Exercise description
From the line with "Новости проекта" to the final line, print the records exactly as they are.

*** Input data ***

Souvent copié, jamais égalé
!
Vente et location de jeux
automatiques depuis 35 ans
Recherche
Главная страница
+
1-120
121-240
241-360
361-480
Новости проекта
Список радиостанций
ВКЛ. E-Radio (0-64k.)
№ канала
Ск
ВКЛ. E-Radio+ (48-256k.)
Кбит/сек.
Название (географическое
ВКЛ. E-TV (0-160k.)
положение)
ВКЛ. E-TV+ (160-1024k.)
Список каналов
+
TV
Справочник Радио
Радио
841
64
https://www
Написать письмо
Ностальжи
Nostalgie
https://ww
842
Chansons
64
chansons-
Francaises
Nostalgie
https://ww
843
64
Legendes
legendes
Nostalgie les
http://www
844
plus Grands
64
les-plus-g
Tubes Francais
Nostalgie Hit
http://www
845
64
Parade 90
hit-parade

*** End of Input data ***

Solution below
Новости проекта
Список радиостанций
ВКЛ. E-Radio (0-64k.)
№ канала
Ск
ВКЛ. E-Radio+ (48-256k.)
Кбит/сек.
Название (географическое
ВКЛ. E-TV (0-160k.)
положение)
ВКЛ. E-TV+ (160-1024k.)
Список каналов
+
TV
Справочник Радио
Радио
841
64
https://www
Написать письмо
Ностальжи
Nostalgie
https://ww
842
Chansons
64
chansons-
Francaises
Nostalgie
https://ww
843
64
Legendes
legendes
Nostalgie les
http://www
844
plus Grands
64
les-plus-g
Tubes Francais
Nostalgie Hit
http://www
845
64
Parade 90
hit-parade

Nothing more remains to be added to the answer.